Siamo reduci da una settimana in cui ha spopolato su ogni tipo di social network un, invero assillante, hashtag: il #10YEARSCHALLANGE.

Cosa è cambiato in questi dieci anni? Tra selfie scattati prima dell’avvento dei più improbabili photoshop e nostalgici pensieri, non è mancata un’amara riflessione su tutto quello che in questi anni ha infangato il nostro mondo, dai disastri ambientali alle guerre che hanno spaventosamente mutato i profili di troppe città. Ed è sempre un bene, soprattutto in questa particolare settimana di gennaio in cui ricorre il giorno della memoria, fare ammenda di ciò che è successo.

Ma il #10yearschallange che vi propongo guarda al presente, alla situazione delle carceri italiane. Dal dossier “Morire di carcere” del Centro Studi di Ristretti Orizzonti emerge un dato inquietante: dal 2009 al 2019 nelle carceri italiane si sono tolti la vita 566 detenuti. I picchi più alti nel biennio scorso si sono avuti nel periodo estivo: ventuno solo nel periodo tra giugno e agosto 2018; nello stesso periodo, diciannove nell’anno 2017.

Questa situazione dovrebbe farci riflettere quantomeno su due aspetti. Il primo è relativo al sistema giustizia, considerato nel suo complesso, del quale si auspica ogni anno- con ridicola ridondanza- una riforma, anzi “la” riforma: ogni governo, ogni ministro della giustizia (ma anche qualche ministro non della giustizia) non vede l’ora di mettere le mani qua e là sui codici, tagliare dei commi, aggiungere incisi, abrogare articoli. Si deve provare probabilmente una grandissima eccitazione a ripetere quelle rituali parole ormai così familiari al cervello di ognuno di noi: “cambiare il sistema”, “snellire”, “tagliare” i ricorsi, come se il taglio dei ricorsi potesse far piacere a chi vuole giustizia.
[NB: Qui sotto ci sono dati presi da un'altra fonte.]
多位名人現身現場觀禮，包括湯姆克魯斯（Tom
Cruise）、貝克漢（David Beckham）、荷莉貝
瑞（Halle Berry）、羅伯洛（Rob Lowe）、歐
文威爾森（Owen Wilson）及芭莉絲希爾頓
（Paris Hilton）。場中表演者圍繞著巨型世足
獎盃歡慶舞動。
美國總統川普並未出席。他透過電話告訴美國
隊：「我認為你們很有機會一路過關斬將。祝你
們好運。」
Ma il problema non è nei testi scritti- in qualche caso sì, certamente- ma nell’applicazione che se ne fa. E qui veniamo alla seconda riflessione e al secondo aspetto che questa coinvolge: la Costituzione, quella famosa carta che il gennaio dell’anno scorso ha festeggiato i suoi settant’anni. In particolare quel suo articolo 27 che enuncia due principi fondamentali: che l’imputato non è considerato colpevole sino a condanna definitiva e che la pena non deve affliggere, non deve tormentare chi la sconta portandolo al suicidio, ma deve rieducare. Gli istituti penitenziari non dovrebbero essere luoghi infernali, non dovrebbero aumentare la sofferenza che già di per sé discende per il detenuto dall’essere privato della libertà personale. Ma soprattutto le carceri non dovrebbero diventare luoghi di anticipazione della pena, e sembra che sia proprio questo aspetto a sfuggire alla pancia dei cittadini che di fronte a certi crimini vorrebbero subito l’incarcerazione anche del solo indagato.
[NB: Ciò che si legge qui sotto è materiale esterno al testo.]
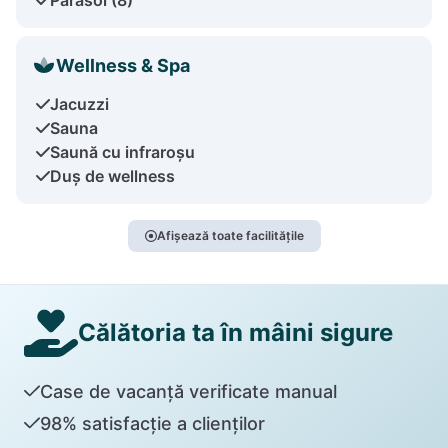
Wellness & Spa
Jacuzzi
Sauna
Saună cu infraroșu
Duș de wellness
Afișează toate facilitățile
Călătoria ta în mâini sigure
Case de vacanță verificate manual
98% satisfacție a clienților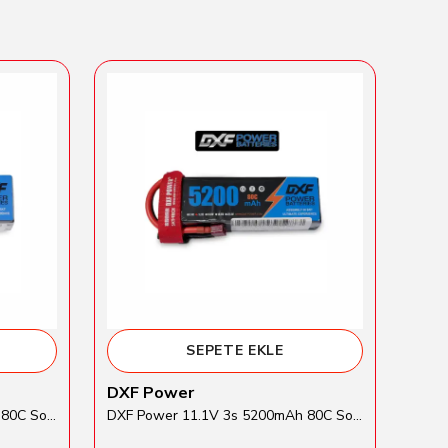
SEPETE EKLE
DXF Power
Tra
DXF Power 14.8V 4s 5200mAh 80C Softcase Lipo Batarya
DXF Power 11.1V 3s 5200mAh 80C Softcase Lipo Batarya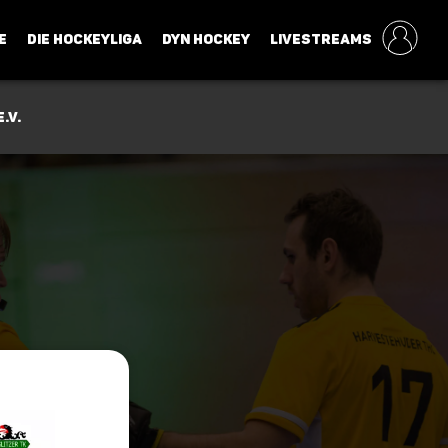
E
DIE HOCKEYLIGA
DYN HOCKEY
LIVESTREAMS
.V.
Cosa è cambiato in questi anni? Molto in verità, soprattutto dopo la sentenza “pilota” Torreggiani con cui la Corte europea dei diritti dell’uomo ha condannato l’Italia per violazione dell’articolo 3 della Cedu, che sancisce il divieto di tortura e di pene e trattamenti inumani e degradanti. La Corte in quell’occasione censurò l’Italia per le condizioni disastrose in cui sono costretti i detenuti a causa del sovraffollamento e constatò un dato allarmante: gran parte della popolazione carceraria è rappresentata da soggetti ancora in attesa di giudizio, dunque innocenti fino a condanna definitiva.
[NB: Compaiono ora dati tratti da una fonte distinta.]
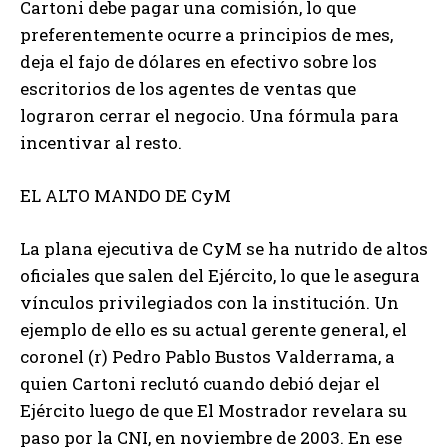
Cartoni debe pagar una comisión, lo que
preferentemente ocurre a principios de mes,
deja el fajo de dólares en efectivo sobre los
escritorios de los agentes de ventas que
lograron cerrar el negocio. Una fórmula para
incentivar al resto.
EL ALTO MANDO DE CyM
La plana ejecutiva de CyM se ha nutrido de altos
oficiales que salen del Ejército, lo que le asegura
vínculos privilegiados con la institución. Un
ejemplo de ello es su actual gerente general, el
coronel (r) Pedro Pablo Bustos Valderrama, a
quien Cartoni reclutó cuando debió dejar el
Ejército luego de que El Mostrador revelara su
paso por la CNI, en noviembre de 2003. En ese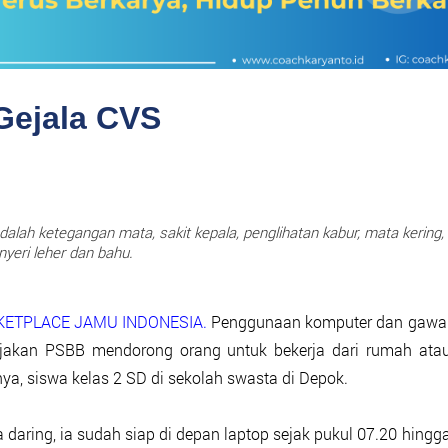
Gejala CVS
alah ketegangan mata, sakit kepala, penglihatan kabur, mata kering,
nyeri leher dan bahu.
RKETPLACE JAMU INDONESIA.
Penggunaan komputer dan gawa
bijakan PSBB mendorong orang untuk bekerja dari rumah ata
ya, siswa kelas 2 SD di sekolah swasta di Depok.
a daring, ia sudah siap di depan laptop sejak pukul 07.20 hingg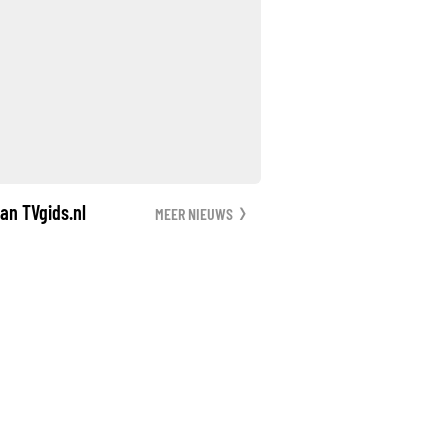
an TVgids.nl
MEER NIEUWS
Svariati sono stati, in verità già prima della Torreggiani, gli interventi volti a risolvere il problema del sovraffollamento degli istituti di pena (per intenderci non è solo un problema di strutture fisiche). Perché non è normale, non è umano, non è morale, che un detenuto sia costretto a condividere una cella stretta con altre sei persone, che abbia per sé solo due metri di spazio a disposizione, che non abbia accesso alla doccia, all’acqua calda, alla luce naturale del sole, che egli senta come unica soluzione alle sue sofferenze il richiamo di un lenzuolo stretto al collo. E benché oggi la Costituzione sia trattata come un inutile fantoccio, benché i diritti siano oggi troppo spesso negati, per quel che può valere tutto questo non è nemmeno costituzionale.

Si sta facendo qualcosa ma non basta e probabilmente nemmeno la riforma della giustizia che arriverà risolverà il problema. Ma qualcosa si può fare, possibilmente prima del prossimo #10YEARSCHALLANGE 2019/2029: farsi guidare di più da quell’articolo 27 e da quella Carta che è il pilastro del nostro diritto.